■ Records for processing:
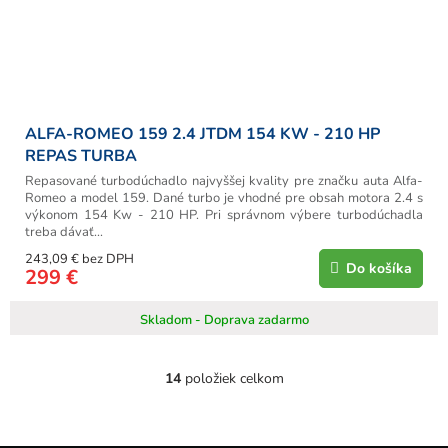
ALFA-ROMEO 159 2.4 JTDM 154 KW - 210 HP
REPAS TURBA
Repasované turbodúchadlo najvyššej kvality pre značku auta Alfa-
Romeo a model 159. Dané turbo je vhodné pre obsah motora 2.4 s
výkonom 154 Kw - 210 HP. Pri správnom výbere turbodúchadla
treba dávať...
243,09 € bez DPH
Do košíka
299 €
Skladom - Doprava zadarmo
14
položiek celkom
O
v
l
á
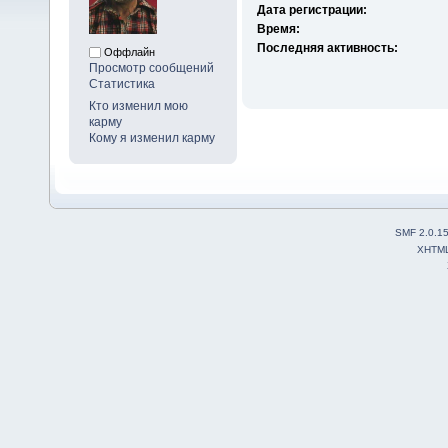
Дата регистрации:
Время:
Последняя активность:
Оффлайн
Просмотр сообщений
Статистика
Кто изменил мою
карму
Кому я изменил карму
SMF 2.0.1
XHTM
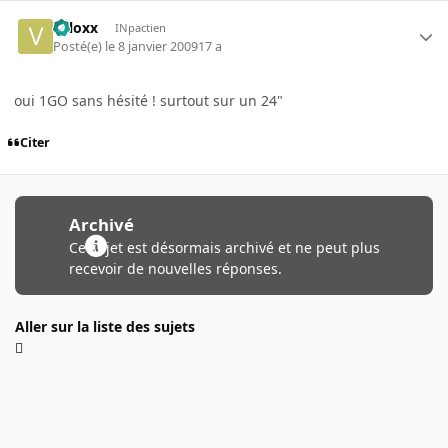
valoxx
INpactien
Posté(e)
le 8 janvier 2009
17 a
oui 1GO sans hésité ! surtout sur un 24"
Citer
Archivé
Ce sujet est désormais archivé et ne peut plus
recevoir de nouvelles réponses.
Aller sur la liste des sujets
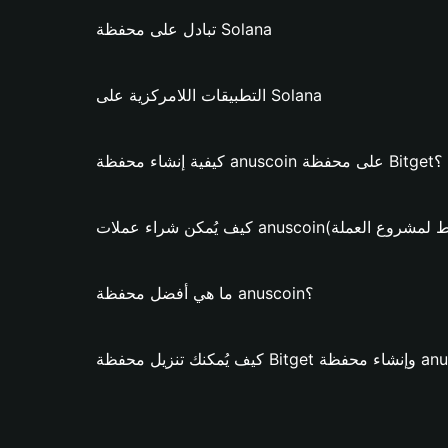
تبادل على محفظة Solana
التطبيقات اللامركزية على Solana
كيفية إنشاء محفظة anuscoin على محفظة Bitget؟
ء عملات anuscoin؟ (فقط لمشروع العملة)
ما هي أفضل محفظة anuscoin؟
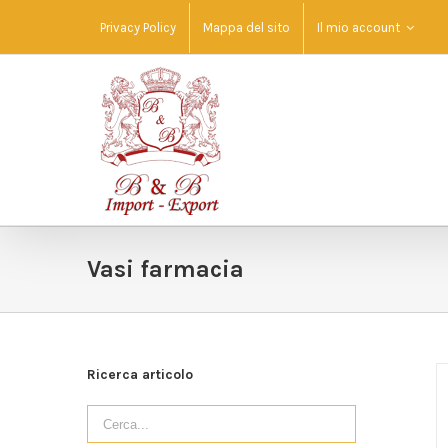
Privacy Policy
Mappa del sito
Il mio account
Vasi farmacia
Ricerca articolo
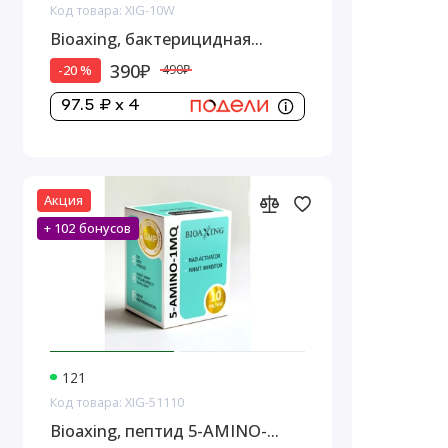
Код товара: XIG-10W
Bioaxing, бактерицидная
вода,1 стеклянный флакон, 10
390₽
-20 %
490₽
мл
97.5 ₽ x 4
Акция
+ 102 бонусов
121
Код товара: XIG-51110
Bioaxing, пептид 5-AMINO-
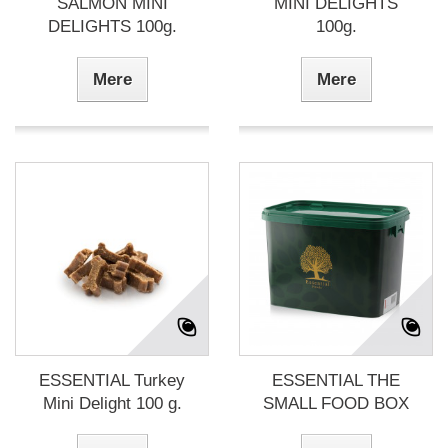
SALMON MINI
MINI DELIGHTS
DELIGHTS 100g.
100g.
Mere
Mere
ESSENTIAL Turkey
ESSENTIAL THE
Mini Delight 100 g.
SMALL FOOD BOX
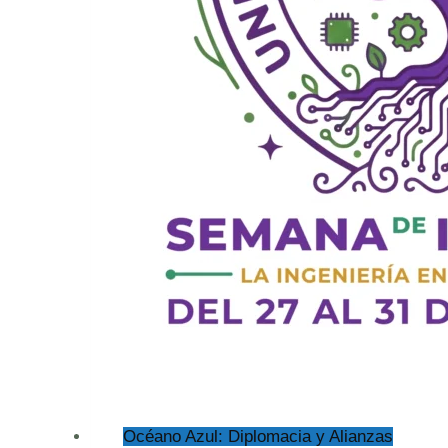
Océano Azul: Diplomacia y Alianzas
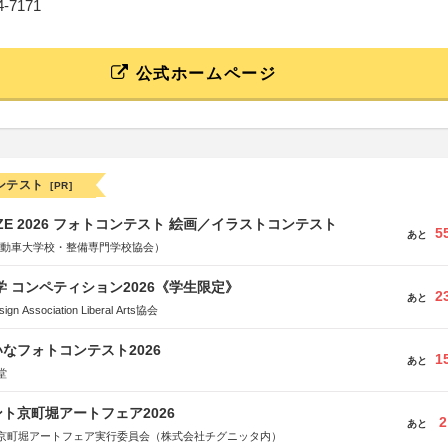
24-7171
公式ホームページ
ンテスト
[PR]
RIZE 2026 フォトコンテスト 絵画／イラストコンテスト
5
あと
国自動車大学校・整備専門学校協会）
大学 コンペティション2026《学生限定》
2
あと
Association Liberal Arts協会
なフォトコンテスト2026
1
あと
堂
ト京町堀アートフェア2026
2
あと
京町堀アートフェア実行委員会（株式会社チグニッタ内）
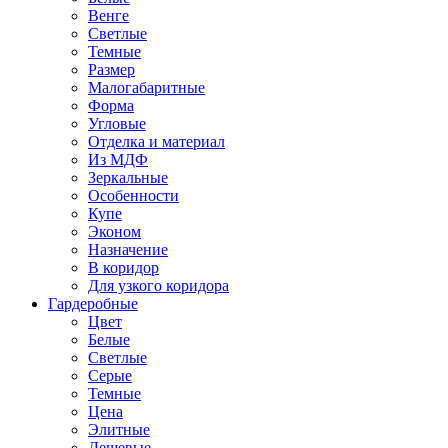
Венге
Светлые
Темные
Размер
Малогабаритные
Форма
Угловые
Отделка и материал
Из МДФ
Зеркальные
Особенности
Купе
Эконом
Назначение
В коридор
Для узкого коридора
Гардеробные
Цвет
Белые
Светлые
Серые
Темные
Цена
Элитные
Дешевые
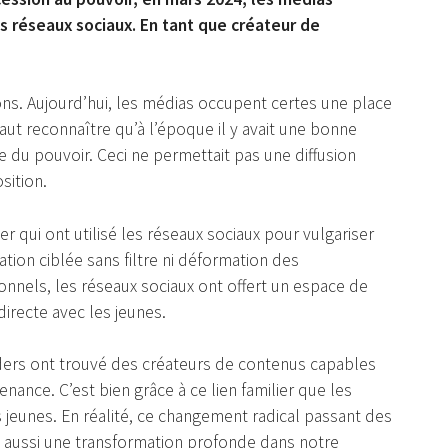
es réseaux sociaux. En tant que créateur de
ons. Aujourd’hui, les médias occupent certes une place
faut reconnaître qu’à l’époque il y avait une bonne
e du pouvoir. Ceci ne permettait pas une diffusion
sition.
r qui ont utilisé les réseaux sociaux pour vulgariser
tion ciblée sans filtre ni déformation des
nnels, les réseaux sociaux ont offert un espace de
directe avec les jeunes.
eaders ont trouvé des créateurs de contenus capables
nance. C’est bien grâce à ce lien familier que les
es jeunes. En réalité, ce changement radical passant des
te aussi une transformation profonde dans notre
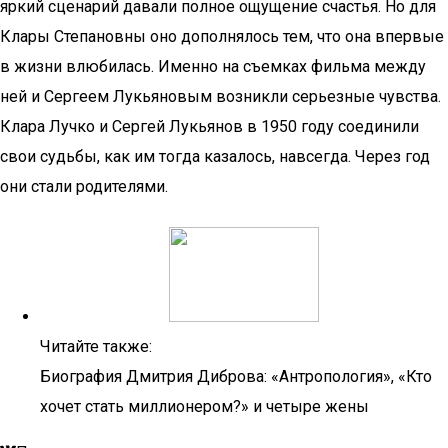
яркий сценарий давали полное ощущение счастья. Но для
Клары Степановны оно дополнялось тем, что она впервые
в жизни влюбилась. Именно на съемках фильма между
ней и Сергеем Лукьяновым возникли серьезные чувства.
Клара Лучко и Сергей Лукьянов в 1950 году соединили
свои судьбы, как им тогда казалось, навсегда. Через год
они стали родителями.
Читайте также:
Биография Дмитрия Диброва: «Антропология», «Кто
хочет стать миллионером?» и четыре жены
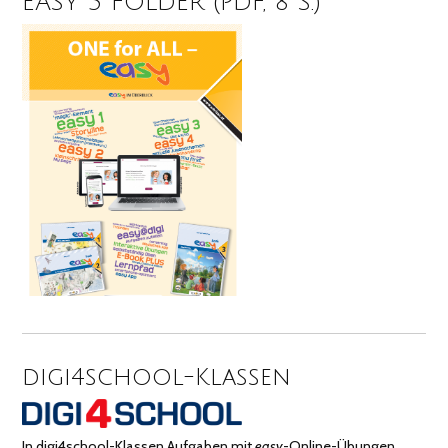
EASY 3 FOLDER (PDF, 8 S.)
digi4school-Klassen
In digi4school-Klassen Aufgaben mit
easy
-Online-Übungen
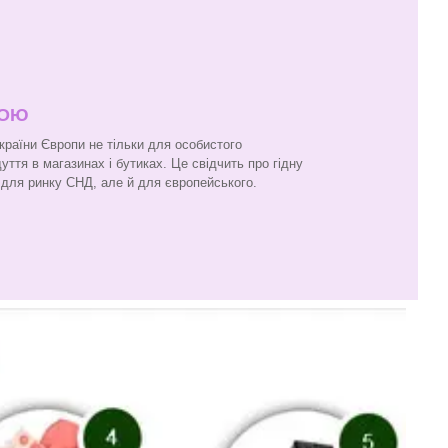
ПОЮ
 країни Європи не тільки для особистого
ття в магазинах і бутиках. Це свідчить про гідну
и для ринку СНД, але й для європейського.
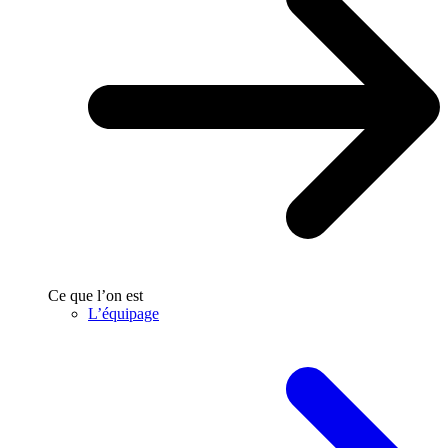
Ce que l’on est
L’équipage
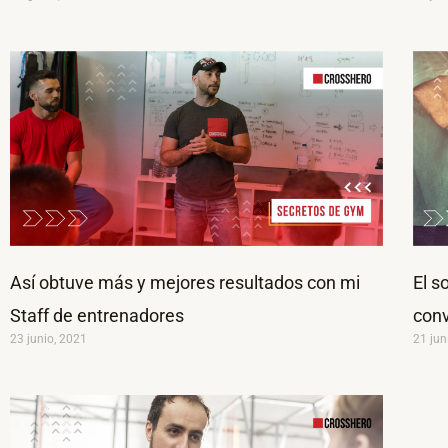
Así obtuve más y mejores resultados con mi
El s
Staff de entrenadores
conv
23 junio, 2021
21 jun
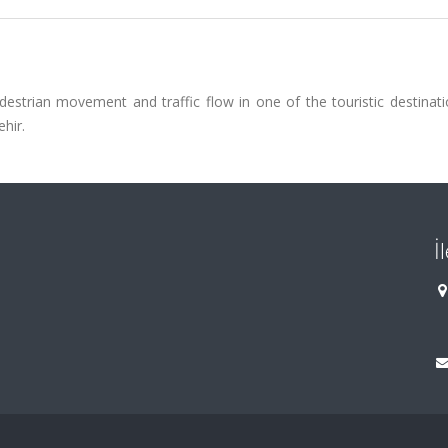
estrian movement and traffic flow in one of the touristic destinati
ehir.
İ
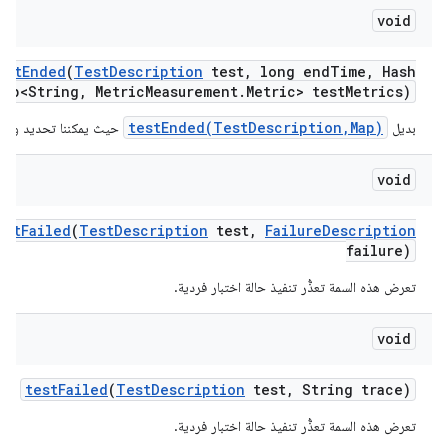
void
est
Ended
(
Test
Description
test
,
long end
Time
,
Hash
Map<String
,
Metric
Measurement
.
Metric> test
Metrics)
testEnded(TestDescription,Map)
بديل
حيث يمكننا تحديد وقت ال
void
est
Failed
(
Test
Description
test
,
Failure
Description
failure)
تعرض هذه السمة تعذُّر تنفيذ حالة اختبار فردية.
void
test
Failed
(
Test
Description
test
,
String trace)
تعرض هذه السمة تعذُّر تنفيذ حالة اختبار فردية.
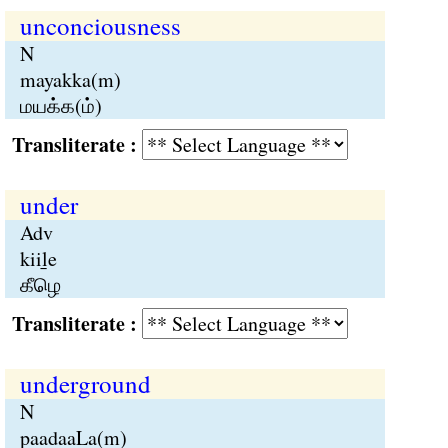
unconciousness
N
mayakka(m)
மயக்க(ம்)
Transliterate :
under
Adv
kiiḻe
கீழெ
Transliterate :
underground
N
paadaaLa(m)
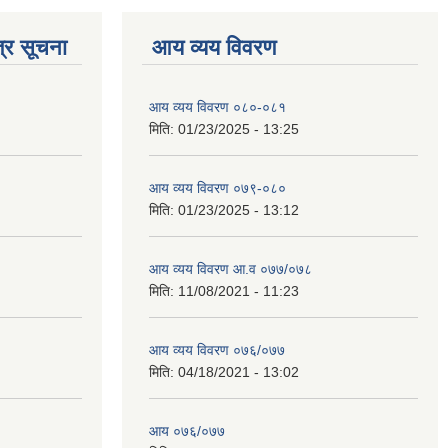
्र सूचना
आय व्यय विवरण
आय व्यय विवरण ०८०-०८१
मिति:
01/23/2025 - 13:25
आय व्यय विवरण ०७९-०८०
मिति:
01/23/2025 - 13:12
आय व्यय विवरण आ.व ०७७/०७८
मिति:
11/08/2021 - 11:23
आय व्यय विवरण ०७६/०७७
मिति:
04/18/2021 - 13:02
आय ०७६/०७७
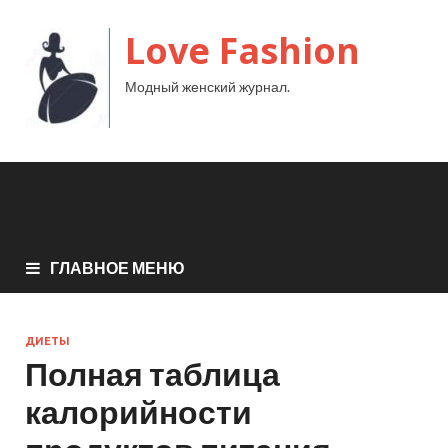
Love Fashion
Модный женский журнал.
ГЛАВНОЕ МЕНЮ
ДИЕТЫ
Полная таблица
калорийности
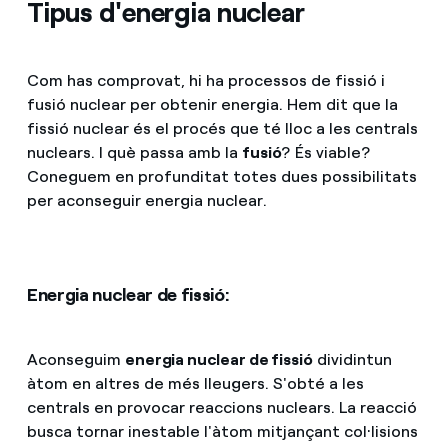
Tipus d'energia nuclear
Com has comprovat, hi ha processos de fissió i
fusió nuclear per obtenir energia. Hem dit que la
fissió nuclear és el procés que té lloc a les centrals
nuclears. I què passa amb la
fusió
? És viable?
Coneguem en profunditat totes dues possibilitats
per aconseguir energia nuclear.
Energia nuclear de fissió:
Aconseguim
energia nuclear de fissió
dividint
un
àtom en altres de més lleugers. S'obté a les
centrals en provocar reaccions nuclears. La reacció
busca tornar inestable l'àtom mitjançant col·lisions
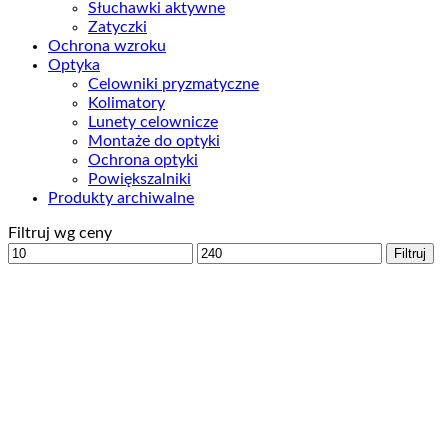
Słuchawki aktywne
Zatyczki
Ochrona wzroku
Optyka
Celowniki pryzmatyczne
Kolimatory
Lunety celownicze
Montaże do optyki
Ochrona optyki
Powiększalniki
Produkty archiwalne
Filtruj wg ceny
Cena
Cena
Filtruj
min
max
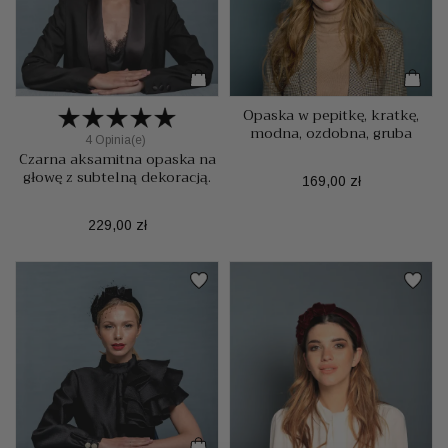
Opaska w pepitkę, kratkę,
modna, ozdobna, gruba
4 Opinia(e)
Czarna aksamitna opaska na
głowę z subtelną dekoracją.
Cena
169,00 zł
Cena
229,00 zł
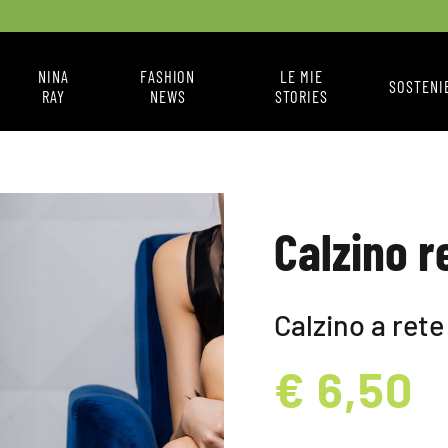
NINA
FASHION
LE MIE
SOSTENI
RAY
NEWS
STORIES
CHI SONO
FASHION NEWS
IL MIO STILE
COME MI VESTO
A BOX
Calzino r
Calzino a rete
€ 6,50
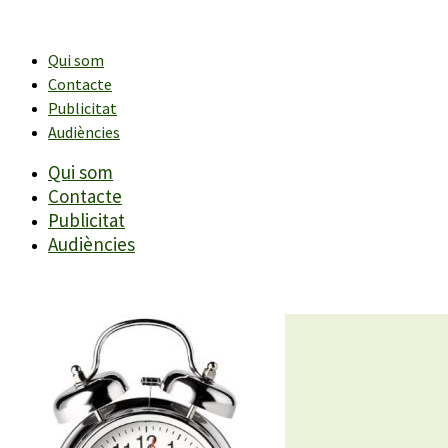
Vés
al
contingut
Qui som
Contacte
Publicitat
Audiències
Qui som
Contacte
Publicitat
Audiències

■ Work to complete: Drop the images and copy all the data exactly.

■ Answer for the task:
ALFA-ROMEO 159 2.4 JTDM 154 KW - 210 HP
REPAS TURBA
Repasované turbodúchadlo najvyššej kvality pre značku auta Alfa-
Romeo a model 159. Dané turbo je vhodné pre obsah motora 2.4 s
výkonom 154 Kw - 210 HP. Pri správnom výbere turbodúchadla
treba dávať...
243,09 € bez DPH
Do košíka
299 €
Skladom - Doprava zadarmo
14
položiek celkom
O
v
l
á
Дата регистрации:
Время:
Последняя активность:
Оффлайн
Просмотр сообщений
Статистика
Кто изменил мою
карму
Кому я изменил карму
SMF 2.0.1
XHTM
valoxx
INpactien
Posté(e)
le 8 janvier 2009
17 a
oui 1GO sans hésité ! surtout sur un 24"
Citer
Archivé
Ce sujet est désormais archivé et ne peut plus
recevoir de nouvelles réponses.
Aller sur la liste des sujets
تبادل على محفظة Solana
التطبيقات اللامركزية على Solana
كيفية إنشاء محفظة anuscoin على محفظة Bitget؟
ء عملات anuscoin؟ (فقط لمشروع العملة)
ما هي أفضل محفظة anuscoin؟
Privacy Policy
Mappa del sito
Il mio account
Vasi farmacia
Ricerca articolo
Код товара: XIG-10W
Bioaxing, бактерицидная
вода,1 стеклянный флакон, 10
390₽
-20 %
490₽
мл
97.5 ₽ x 4
Акция
+ 102 бонусов
121
Код товара: XIG-51110
Bioaxing, пептид 5-AMINO-
SALMON MINI
MINI DELIGHTS
DELIGHTS 100g.
100g.
Mere
Mere
ESSENTIAL Turkey
ESSENTIAL THE
Mini Delight 100 g.
SMALL FOOD BOX
Océano Azul: Diplomacia y Alianzas
24-7171
公式ホームページ
ンテスト
[PR]
RIZE 2026 フォトコンテスト 絵画／イラストコンテスト
5
あと
国自動車大学校・整備専門学校協会）
大学 コンペティション2026《学生限定》
2
あと
Association Liberal Arts協会
なフォトコンテスト2026
1
あと
堂
ト京町堀アートフェア2026
2
あと
京町堀アートフェア実行委員会（株式会社チグニッタ内）
Венге
Светлые
Темные
Размер
Малогабаритные
Форма
Угловые
Отделка и материал
Из МДФ
Зеркальные
Особенности
Купе
Эконом
Назначение
В коридор
Для узкого коридора
Гардеробные
Цвет
Белые
Светлые
Серые
Темные
Цена
Элитные
Дешевые
es réseaux sociaux. En tant que créateur de
ons. Aujourd’hui, les médias occupent certes une place
faut reconnaître qu’à l’époque il y avait une bonne
e du pouvoir. Ceci ne permettait pas une diffusion
sition.
r qui ont utilisé les réseaux sociaux pour vulgariser
tion ciblée sans filtre ni déformation des
nnels, les réseaux sociaux ont offert un espace de
directe avec les jeunes.
eaders ont trouvé des créateurs de contenus capables
nance. C’est bien grâce à ce lien familier que les
es jeunes. En réalité, ce changement radical passant des
te aussi une transformation profonde dans notre
яркий сценарий давали полное ощущение счастья. Но для
Клары Степановны оно дополнялось тем, что она впервые
в жизни влюбилась. Именно на съемках фильма между
ней и Сергеем Лукьяновым возникли серьезные чувства.
Клара Лучко и Сергей Лукьянов в 1950 году соединили
свои судьбы, как им тогда казалось, навсегда. Через год
они стали родителями.
Читайте также:
Биография Дмитрия Диброва: «Антропология», «Кто
хочет стать миллионером?» и четыре жены
EASY 3 FOLDER (PDF, 8 S.)
digi4school-Klassen
In digi4school-Klassen Aufgaben mit
easy
-Online-Übungen
ПОЮ
 країни Європи не тільки для особистого
ття в магазинах і бутиках. Це свідчить про гідну
и для ринку СНД, але й для європейського.
Ce que l’on est
L’équipage
Así obtuve más y mejores resultados con mi
El s
Staff de entrenadores
conv
23 junio, 2021
21 jun
estrian movement and traffic flow in one of the touristic destinati
ehir.
İ
void
est
Ended
(
Test
Description
test
,
long end
Time
,
Hash
Map<String
,
Metric
Measurement
.
Metric> test
Metrics)
testEnded(TestDescription,Map)
بديل
حيث يمكننا تحديد وقت ال
void
est
Failed
(
Test
Description
test
,
Failure
Description
failure)
تعرض هذه السمة تعذُّر تنفيذ حالة اختبار فردية.
void
test
Failed
(
Test
Description
test
,
String trace)
تعرض هذه السمة تعذُّر تنفيذ حالة اختبار فردية.
unconciousness
N
mayakka(m)
மயக்க(ம்)
Transliterate :
under
Adv
kiiḻe
கீழெ
Transliterate :
underground
N
paadaaLa(m)
्र सूचना
आय व्यय विवरण
आय व्यय विवरण ०८०-०८१
मिति:
01/23/2025 - 13:25
आय व्यय विवरण ०७९-०८०
मिति:
01/23/2025 - 13:12
आय व्यय विवरण आ.व ०७७/०७८
मिति:
11/08/2021 - 11:23
आय व्यय विवरण ०७६/०७७
मिति:
04/18/2021 - 13:02
आय ०७६/०७७
Love Fashion
Модный женский журнал.
ГЛАВНОЕ МЕНЮ
ДИЕТЫ
Полная таблица
калорийности
Tipus d'energia nuclear
Com has comprovat, hi ha processos de fissió i
fusió nuclear per obtenir energia. Hem dit que la
fissió nuclear és el procés que té lloc a les centrals
nuclears. I què passa amb la
fusió
? És viable?
Coneguem en profunditat totes dues possibilitats
per aconseguir energia nuclear.
Energia nuclear de fissió:
Aconseguim
energia nuclear de fissió
dividint
un
àtom en altres de més lleugers. S'obté a les
centrals en provocar reaccions nuclears. La reacció
busca tornar inestable l'àtom mitjançant col·lisions
Słuchawki aktywne
Zatyczki
Ochrona wzroku
Optyka
Celowniki pryzmatyczne
Kolimatory
Lunety celownicze
Montaże do optyki
Ochrona optyki
Powiększalniki
Produkty archiwalne
Filtruj wg ceny
Cena
Cena
Filtruj
min
max
Opaska w pepitkę, kratkę,
modna, ozdobna, gruba
4 Opinia(e)
Czarna aksamitna opaska na
głowę z subtelną dekoracją.
Cena
169,00 zł
Cena
229,00 zł
NINA
FASHION
LE MIE
SOSTENI
RAY
NEWS
STORIES
CHI SONO
FASHION NEWS
IL MIO STILE
COME MI VESTO
A BOX
Calzino r
Calzino a rete
€ 6,50
Vés
al
contingut
Qui som
Contacte
Publicitat
Audiències
Qui som
Contacte
Publicitat
Audiències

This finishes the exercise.